Look below for the line that contains "Image attached. Mark", then copy it and each following line exactly, through and including the line that contains "<instances>...</instances> (empty list".

Source data
+--

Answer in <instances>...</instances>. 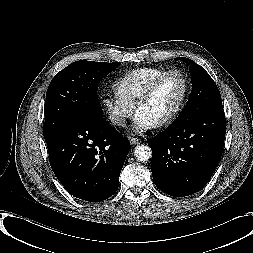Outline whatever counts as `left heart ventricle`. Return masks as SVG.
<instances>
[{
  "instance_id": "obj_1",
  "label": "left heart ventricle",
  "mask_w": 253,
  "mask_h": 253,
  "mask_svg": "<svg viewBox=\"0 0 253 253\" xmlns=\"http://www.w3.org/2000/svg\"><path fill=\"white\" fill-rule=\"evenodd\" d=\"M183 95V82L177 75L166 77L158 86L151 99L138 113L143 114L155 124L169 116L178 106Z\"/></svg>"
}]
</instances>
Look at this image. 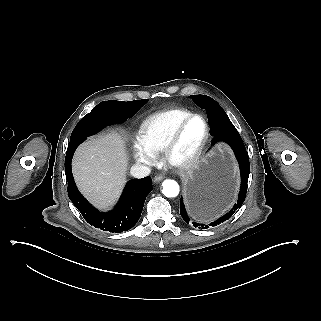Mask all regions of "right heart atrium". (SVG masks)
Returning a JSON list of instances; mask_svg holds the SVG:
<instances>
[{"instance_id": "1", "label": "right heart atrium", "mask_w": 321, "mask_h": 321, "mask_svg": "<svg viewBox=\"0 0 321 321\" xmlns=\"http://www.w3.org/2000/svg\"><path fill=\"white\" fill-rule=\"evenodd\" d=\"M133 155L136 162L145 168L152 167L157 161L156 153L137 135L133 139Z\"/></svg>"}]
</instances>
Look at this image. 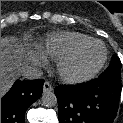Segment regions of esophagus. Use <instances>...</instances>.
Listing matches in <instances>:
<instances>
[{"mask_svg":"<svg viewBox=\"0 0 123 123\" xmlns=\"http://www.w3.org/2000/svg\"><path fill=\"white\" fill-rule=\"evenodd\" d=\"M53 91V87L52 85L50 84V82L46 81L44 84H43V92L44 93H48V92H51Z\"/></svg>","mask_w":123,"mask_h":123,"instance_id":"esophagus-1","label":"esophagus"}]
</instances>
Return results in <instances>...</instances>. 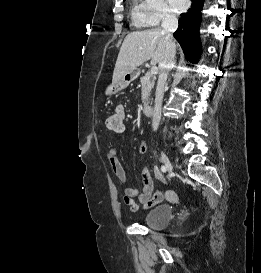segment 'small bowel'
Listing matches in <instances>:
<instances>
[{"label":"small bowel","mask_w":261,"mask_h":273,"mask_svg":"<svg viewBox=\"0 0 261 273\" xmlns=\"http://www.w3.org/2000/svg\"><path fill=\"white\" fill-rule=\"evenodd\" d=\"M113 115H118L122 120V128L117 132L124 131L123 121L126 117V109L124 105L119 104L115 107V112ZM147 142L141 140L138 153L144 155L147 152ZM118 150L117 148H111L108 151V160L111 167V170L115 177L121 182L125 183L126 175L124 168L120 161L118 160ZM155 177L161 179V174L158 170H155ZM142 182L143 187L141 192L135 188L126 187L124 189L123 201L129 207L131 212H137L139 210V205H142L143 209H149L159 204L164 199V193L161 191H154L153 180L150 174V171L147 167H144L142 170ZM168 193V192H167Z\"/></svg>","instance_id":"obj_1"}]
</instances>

+--

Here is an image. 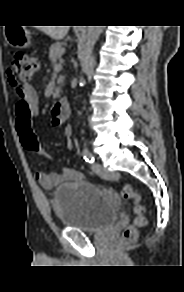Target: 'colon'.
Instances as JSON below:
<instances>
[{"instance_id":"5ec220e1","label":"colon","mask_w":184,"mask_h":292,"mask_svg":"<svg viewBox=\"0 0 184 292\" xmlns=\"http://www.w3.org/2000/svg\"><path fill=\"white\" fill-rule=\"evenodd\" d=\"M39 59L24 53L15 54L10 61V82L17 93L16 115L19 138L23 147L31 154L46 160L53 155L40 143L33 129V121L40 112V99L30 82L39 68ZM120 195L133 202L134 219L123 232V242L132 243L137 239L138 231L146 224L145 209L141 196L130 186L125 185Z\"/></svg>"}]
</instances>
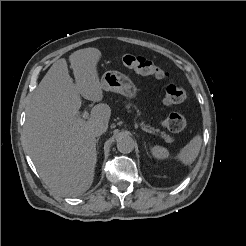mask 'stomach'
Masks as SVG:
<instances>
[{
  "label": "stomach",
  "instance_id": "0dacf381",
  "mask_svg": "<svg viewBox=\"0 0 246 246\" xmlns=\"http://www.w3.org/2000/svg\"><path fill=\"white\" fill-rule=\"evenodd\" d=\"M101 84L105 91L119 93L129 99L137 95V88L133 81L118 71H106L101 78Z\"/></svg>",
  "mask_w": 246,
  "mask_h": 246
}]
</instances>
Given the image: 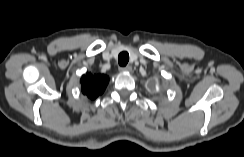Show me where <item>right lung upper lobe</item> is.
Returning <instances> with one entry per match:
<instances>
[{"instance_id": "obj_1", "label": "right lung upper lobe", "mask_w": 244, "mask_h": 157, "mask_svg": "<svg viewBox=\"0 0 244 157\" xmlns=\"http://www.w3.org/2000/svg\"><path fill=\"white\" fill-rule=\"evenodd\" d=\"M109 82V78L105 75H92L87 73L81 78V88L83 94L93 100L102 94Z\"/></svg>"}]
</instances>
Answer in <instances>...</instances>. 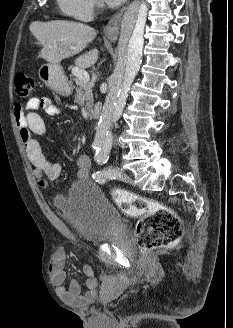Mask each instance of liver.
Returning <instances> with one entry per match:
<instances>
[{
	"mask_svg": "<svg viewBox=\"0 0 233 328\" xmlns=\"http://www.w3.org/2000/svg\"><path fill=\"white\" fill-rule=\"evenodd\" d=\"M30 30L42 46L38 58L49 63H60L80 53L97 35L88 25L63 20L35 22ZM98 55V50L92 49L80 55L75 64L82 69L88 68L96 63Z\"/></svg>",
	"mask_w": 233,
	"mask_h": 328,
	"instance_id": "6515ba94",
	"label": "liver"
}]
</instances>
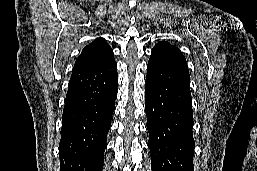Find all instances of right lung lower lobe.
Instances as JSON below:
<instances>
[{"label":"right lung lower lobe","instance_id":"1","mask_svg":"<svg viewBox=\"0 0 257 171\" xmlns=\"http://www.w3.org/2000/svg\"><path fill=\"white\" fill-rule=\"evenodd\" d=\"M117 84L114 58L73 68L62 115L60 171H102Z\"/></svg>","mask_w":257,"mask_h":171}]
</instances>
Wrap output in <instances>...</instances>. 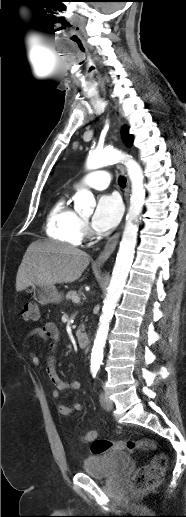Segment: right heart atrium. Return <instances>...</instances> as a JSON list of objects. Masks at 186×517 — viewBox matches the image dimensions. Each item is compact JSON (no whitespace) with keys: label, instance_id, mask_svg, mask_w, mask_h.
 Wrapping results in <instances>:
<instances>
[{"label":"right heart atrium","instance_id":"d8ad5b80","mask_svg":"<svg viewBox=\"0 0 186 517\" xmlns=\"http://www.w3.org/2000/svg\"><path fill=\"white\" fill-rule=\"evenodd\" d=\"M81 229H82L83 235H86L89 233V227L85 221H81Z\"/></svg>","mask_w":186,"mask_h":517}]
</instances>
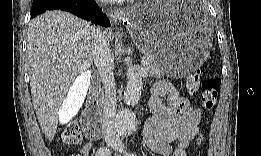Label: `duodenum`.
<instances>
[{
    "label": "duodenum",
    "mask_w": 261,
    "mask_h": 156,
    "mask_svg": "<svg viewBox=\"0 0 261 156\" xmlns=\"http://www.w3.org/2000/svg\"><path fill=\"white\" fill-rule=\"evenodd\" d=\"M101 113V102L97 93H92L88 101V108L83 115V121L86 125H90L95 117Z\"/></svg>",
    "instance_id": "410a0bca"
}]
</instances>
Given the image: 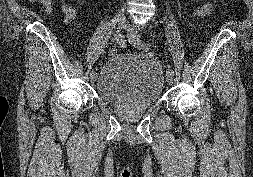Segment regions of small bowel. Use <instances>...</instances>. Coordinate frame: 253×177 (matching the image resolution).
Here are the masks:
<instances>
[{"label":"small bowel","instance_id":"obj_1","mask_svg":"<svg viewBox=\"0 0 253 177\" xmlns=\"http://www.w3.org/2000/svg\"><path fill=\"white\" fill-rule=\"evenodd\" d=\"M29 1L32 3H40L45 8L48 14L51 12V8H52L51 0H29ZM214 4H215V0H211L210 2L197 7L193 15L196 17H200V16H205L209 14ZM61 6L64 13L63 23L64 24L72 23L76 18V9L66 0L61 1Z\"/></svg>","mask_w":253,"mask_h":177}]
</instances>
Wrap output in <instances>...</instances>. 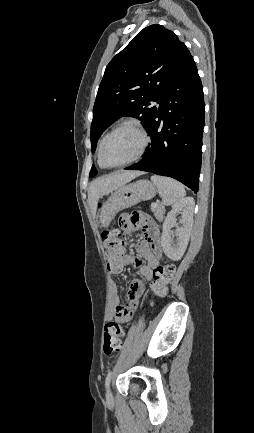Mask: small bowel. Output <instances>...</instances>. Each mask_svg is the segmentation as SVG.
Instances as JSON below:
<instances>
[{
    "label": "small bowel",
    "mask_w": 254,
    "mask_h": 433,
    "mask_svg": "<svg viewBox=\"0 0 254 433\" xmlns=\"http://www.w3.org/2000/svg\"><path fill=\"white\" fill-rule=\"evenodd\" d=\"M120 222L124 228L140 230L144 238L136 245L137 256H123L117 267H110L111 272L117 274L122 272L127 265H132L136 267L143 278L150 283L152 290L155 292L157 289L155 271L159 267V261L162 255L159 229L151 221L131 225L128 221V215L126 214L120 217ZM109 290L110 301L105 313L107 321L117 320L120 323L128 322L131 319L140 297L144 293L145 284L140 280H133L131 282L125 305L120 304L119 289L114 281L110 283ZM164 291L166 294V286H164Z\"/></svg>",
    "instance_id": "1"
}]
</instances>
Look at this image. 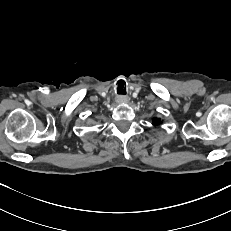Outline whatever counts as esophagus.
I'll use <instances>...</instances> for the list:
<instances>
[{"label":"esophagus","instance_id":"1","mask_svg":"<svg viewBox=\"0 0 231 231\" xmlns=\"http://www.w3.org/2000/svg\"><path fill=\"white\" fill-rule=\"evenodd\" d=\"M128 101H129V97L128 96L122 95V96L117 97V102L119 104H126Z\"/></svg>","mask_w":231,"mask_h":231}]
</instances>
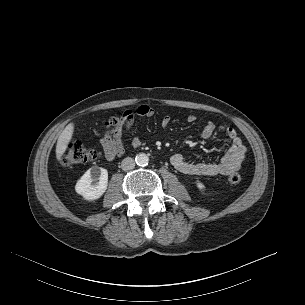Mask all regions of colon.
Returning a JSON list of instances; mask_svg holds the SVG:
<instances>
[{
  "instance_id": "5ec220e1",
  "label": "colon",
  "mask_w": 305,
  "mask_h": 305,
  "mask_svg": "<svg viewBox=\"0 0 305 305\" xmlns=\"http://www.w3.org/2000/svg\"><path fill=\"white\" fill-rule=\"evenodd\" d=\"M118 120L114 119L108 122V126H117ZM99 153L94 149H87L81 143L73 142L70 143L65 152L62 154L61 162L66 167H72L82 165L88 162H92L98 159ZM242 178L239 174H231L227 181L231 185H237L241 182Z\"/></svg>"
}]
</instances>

+--

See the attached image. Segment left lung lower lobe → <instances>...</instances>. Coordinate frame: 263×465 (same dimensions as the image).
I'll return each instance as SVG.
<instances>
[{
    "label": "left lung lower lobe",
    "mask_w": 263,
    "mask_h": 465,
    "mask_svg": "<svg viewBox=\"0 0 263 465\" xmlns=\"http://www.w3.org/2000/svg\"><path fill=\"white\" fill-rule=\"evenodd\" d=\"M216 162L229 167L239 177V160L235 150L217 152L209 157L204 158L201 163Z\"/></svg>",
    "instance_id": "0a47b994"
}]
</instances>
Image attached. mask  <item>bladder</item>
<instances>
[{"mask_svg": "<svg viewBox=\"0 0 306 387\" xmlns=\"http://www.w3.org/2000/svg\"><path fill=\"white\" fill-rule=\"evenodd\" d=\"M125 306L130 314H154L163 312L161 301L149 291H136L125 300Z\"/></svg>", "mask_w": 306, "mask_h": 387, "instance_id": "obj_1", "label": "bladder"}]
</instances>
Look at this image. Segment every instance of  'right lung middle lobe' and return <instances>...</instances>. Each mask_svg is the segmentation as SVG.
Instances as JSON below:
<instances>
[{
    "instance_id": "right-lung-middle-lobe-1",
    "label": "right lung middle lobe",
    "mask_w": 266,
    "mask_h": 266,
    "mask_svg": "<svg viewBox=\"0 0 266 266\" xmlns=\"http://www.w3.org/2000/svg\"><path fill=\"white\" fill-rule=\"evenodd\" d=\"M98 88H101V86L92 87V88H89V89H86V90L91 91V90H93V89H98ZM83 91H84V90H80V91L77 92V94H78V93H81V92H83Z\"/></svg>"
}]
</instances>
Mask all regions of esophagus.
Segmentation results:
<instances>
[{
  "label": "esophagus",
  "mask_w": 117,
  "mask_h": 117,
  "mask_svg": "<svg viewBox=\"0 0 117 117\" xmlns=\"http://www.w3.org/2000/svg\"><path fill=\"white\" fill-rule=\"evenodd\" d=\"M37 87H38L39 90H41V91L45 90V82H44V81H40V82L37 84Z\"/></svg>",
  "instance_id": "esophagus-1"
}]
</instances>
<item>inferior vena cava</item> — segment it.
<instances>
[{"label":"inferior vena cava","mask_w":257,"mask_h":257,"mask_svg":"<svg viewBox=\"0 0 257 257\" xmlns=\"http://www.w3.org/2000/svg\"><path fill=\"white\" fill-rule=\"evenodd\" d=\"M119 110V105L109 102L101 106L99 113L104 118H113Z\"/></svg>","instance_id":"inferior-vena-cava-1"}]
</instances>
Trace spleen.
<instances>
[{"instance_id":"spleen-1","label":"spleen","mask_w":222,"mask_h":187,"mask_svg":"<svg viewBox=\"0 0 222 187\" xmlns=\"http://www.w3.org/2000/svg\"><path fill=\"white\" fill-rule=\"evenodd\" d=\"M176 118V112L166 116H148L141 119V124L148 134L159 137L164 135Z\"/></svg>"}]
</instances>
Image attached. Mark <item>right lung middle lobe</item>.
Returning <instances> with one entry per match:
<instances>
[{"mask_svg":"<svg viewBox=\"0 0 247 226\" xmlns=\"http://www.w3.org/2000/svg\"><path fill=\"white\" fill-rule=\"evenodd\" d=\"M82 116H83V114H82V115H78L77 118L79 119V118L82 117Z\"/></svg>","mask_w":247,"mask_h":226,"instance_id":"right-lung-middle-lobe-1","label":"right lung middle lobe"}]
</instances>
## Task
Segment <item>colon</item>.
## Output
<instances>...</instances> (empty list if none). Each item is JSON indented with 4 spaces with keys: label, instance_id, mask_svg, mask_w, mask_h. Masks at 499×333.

+--

■ **Output of the task**
Image attached. Mark <item>right lung middle lobe</item>.
Returning <instances> with one entry per match:
<instances>
[{"mask_svg":"<svg viewBox=\"0 0 247 226\" xmlns=\"http://www.w3.org/2000/svg\"><path fill=\"white\" fill-rule=\"evenodd\" d=\"M82 116H83V114H82V115H78L77 118L79 119V118L82 117Z\"/></svg>","mask_w":247,"mask_h":226,"instance_id":"right-lung-middle-lobe-1","label":"right lung middle lobe"}]
</instances>
## Task
Segment <item>colon</item>.
## Output
<instances>...</instances> (empty list if none). Each item is JSON indented with 4 spaces with keys: label, instance_id, mask_svg, mask_w, mask_h. Masks at 499×333.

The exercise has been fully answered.